▶ **DATA SUPPLIED**
----------------

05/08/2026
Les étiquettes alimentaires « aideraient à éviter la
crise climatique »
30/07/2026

----------------

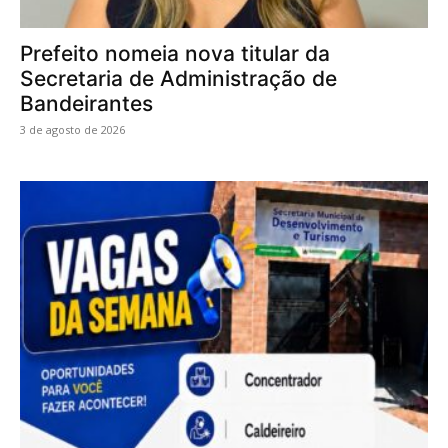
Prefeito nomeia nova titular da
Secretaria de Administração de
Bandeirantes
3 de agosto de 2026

----------------

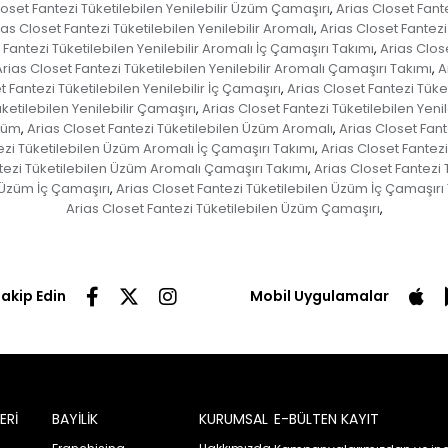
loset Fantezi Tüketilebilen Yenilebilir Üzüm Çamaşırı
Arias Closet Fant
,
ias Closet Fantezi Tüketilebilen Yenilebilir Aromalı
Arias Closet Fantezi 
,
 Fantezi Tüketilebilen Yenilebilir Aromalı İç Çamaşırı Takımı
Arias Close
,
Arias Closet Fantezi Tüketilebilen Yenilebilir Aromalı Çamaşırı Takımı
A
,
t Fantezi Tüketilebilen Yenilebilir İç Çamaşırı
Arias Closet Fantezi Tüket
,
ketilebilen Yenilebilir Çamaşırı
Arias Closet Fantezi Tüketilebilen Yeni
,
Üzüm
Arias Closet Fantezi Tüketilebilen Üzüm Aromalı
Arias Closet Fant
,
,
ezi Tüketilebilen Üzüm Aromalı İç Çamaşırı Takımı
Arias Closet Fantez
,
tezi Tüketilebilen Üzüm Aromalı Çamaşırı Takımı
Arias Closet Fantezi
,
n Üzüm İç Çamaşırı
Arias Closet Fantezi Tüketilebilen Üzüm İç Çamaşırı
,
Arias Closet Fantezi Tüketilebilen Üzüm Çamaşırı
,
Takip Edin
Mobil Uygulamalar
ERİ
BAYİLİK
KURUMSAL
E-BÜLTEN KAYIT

----------------

▶ **EXERCISE OBJECTIVE**
Number of lines holding "Takımı" in the material: state it with no other words.

▶ **ANSWER BOX**
4